BEGIN AVAILABLE DATA
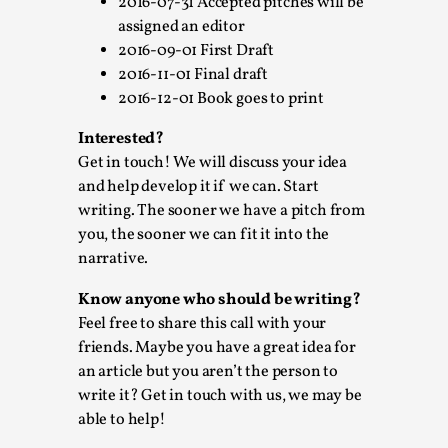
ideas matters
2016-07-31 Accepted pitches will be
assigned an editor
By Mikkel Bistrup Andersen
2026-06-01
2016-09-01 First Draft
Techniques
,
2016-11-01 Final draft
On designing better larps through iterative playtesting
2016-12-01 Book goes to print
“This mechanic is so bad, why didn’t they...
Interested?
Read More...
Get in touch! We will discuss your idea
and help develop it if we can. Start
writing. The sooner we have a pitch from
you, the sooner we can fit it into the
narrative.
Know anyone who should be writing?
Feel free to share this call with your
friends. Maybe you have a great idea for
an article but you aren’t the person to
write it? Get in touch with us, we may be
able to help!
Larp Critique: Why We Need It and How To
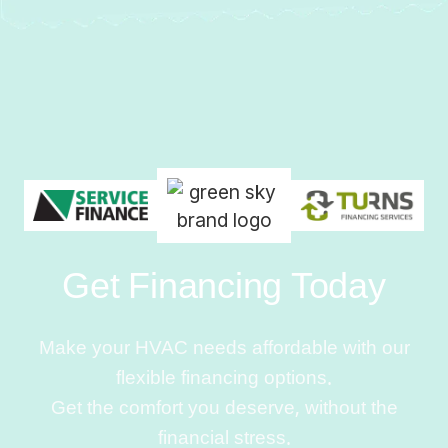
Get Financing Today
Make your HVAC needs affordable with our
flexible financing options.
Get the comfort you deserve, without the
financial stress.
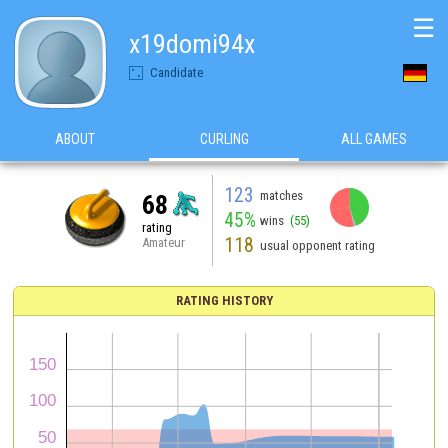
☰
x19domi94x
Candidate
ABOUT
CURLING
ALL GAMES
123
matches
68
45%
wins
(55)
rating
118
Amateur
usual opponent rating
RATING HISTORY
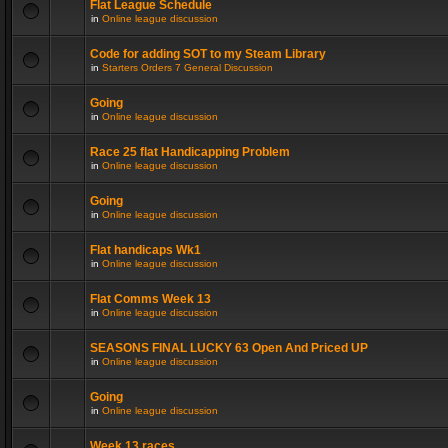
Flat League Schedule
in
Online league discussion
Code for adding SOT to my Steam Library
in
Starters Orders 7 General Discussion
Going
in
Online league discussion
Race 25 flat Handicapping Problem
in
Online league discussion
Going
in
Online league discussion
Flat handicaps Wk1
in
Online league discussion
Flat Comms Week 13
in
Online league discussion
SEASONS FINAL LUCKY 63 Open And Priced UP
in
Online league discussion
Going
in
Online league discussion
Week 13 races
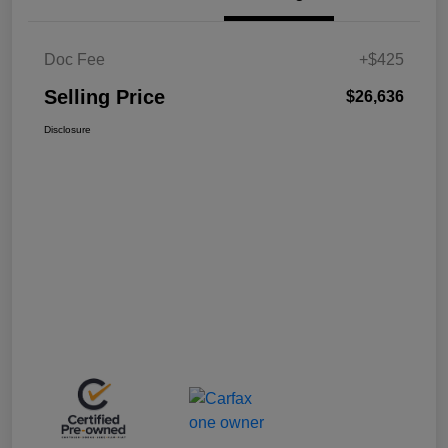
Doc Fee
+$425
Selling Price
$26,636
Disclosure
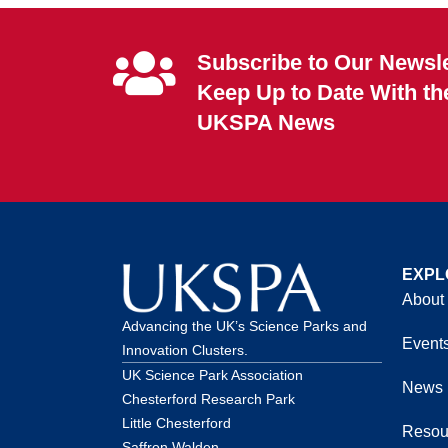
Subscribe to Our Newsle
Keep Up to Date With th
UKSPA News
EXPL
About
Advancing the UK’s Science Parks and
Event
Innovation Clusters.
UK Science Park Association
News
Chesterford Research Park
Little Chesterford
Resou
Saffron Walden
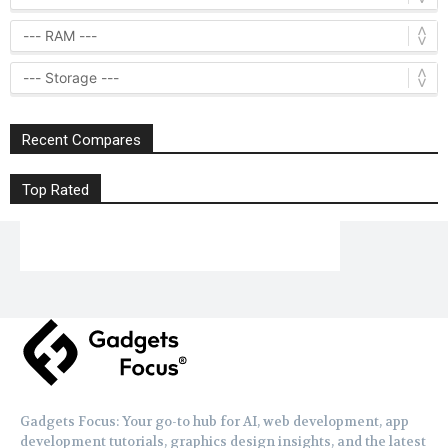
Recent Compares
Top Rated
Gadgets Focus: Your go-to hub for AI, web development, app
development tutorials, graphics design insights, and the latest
END AVAILABLE DATA
WHAT YOU NEED TO DO |
Within the data above, filter for lines containing the word "writing" and copy each one.

WRITTEN REPLY |
writing. The sooner we have a pitch from
Know anyone who should be writing?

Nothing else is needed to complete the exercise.